Riding the Timber Trail
By Dave Mitchell
We headed up the Whanganui River Road and into Taumarunui ‘on the main trunk line’, going straight to the i-SITE visitor info centre, in the old railway station on Hakiaha Street. From there you can grab a pamphlet, book a shuttle and/or any accommodation you require for the trail.
We left our vehicle at the Ongarue trail end (and the lowest point of the track), before hopping on the Timber Trail Shuttle to the old timber town of Pureora, at the top end of the track. It has a DOC field base, camp ground and adjacent accommodation.
The track starts from just below the DOC camp, winding gradually trough a section of stunning podocarp forest. A short side trip heads to an old retired bulldozer waiting for visitors. We played driver, gave it a pat then returned the way we had come. The bird life was amazing, considering this slim sliver of bush is slap dab in the middle of a massive pine plantation.
We eventually popped out of the native forest and resumed climbing; through a logged area and pockets of regenerating bush, heading towards the highest point of the track, at 980 metres. A shelter is reached as you re-enter the bush, and nearing the top, a walking track veers east towards the top of Mt Pureora, at 1165 meters. We enjoyed the views south from the track over the Hauhungaroa Ranges and beyond, and were looking forward to the decent.
The downhill to Piropiro is legendary. With recent track upgrades and a profusion of suspension bridges, it’s hard to put a foot wrong. We snacked at Harrisons Creek after crossing two of these 100 metre-plus suspension bridges in a row - amazed by the Ongarue River far below. The first rider always gets a clear run, but those following have to compensate for an ever-increasing sideways sway.
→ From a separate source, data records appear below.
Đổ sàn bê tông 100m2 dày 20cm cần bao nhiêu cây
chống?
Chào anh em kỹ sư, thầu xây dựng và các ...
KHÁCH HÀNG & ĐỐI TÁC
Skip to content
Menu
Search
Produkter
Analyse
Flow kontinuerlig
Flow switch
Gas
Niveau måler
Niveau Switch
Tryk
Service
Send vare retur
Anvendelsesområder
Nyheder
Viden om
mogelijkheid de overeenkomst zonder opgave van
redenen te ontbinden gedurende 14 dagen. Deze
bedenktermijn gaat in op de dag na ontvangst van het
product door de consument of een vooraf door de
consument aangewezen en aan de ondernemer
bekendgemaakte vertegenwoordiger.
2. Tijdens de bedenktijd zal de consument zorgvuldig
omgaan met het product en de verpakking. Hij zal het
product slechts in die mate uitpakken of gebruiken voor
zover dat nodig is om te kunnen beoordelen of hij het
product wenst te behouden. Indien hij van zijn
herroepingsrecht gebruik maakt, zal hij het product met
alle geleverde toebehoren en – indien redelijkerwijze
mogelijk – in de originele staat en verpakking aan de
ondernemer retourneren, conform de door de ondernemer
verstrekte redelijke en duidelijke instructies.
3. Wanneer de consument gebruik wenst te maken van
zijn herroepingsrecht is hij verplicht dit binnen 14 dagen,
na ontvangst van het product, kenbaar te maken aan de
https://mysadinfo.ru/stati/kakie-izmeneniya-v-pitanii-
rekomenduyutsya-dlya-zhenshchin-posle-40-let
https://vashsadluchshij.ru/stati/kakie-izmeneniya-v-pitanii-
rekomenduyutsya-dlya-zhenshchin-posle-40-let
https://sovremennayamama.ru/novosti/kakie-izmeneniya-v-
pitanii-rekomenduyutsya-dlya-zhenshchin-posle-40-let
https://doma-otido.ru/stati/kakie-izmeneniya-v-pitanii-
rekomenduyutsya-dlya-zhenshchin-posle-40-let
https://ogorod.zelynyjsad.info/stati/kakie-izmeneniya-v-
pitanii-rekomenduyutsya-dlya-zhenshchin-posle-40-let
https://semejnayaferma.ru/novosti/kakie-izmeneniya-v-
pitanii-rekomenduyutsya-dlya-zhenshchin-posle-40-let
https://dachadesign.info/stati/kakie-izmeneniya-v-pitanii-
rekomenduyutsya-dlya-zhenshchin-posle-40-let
For those wanting to split the ride in half here, there’s accommodation available at the Black Fern Lodge, signposted 7km off trail. There’s also a camp site with toilets, about halfway along the track at Piropiro, for those riding self contained.
Then it’s a mix of climbing and descending to the 1952 Tramway Terminus, after crossing the massive 141 metre Maramataha suspension bridge. We lunched in the clearing here - the most northerly end of the logging tramline, and 47km into the ride.
From there it’s all downhill; following the rail bench for the most part, as it winds along to Mystery Creek triangle, through No. 11 Camp which has a shelter and toilets, then onto No. 10 Camp - a carbon copy of No. 11. The Mangatukutuku Bridge is the last of the eight large suspension bridges on the track, and has interpretive panels with old photos and text, which really bring this section of trail alive.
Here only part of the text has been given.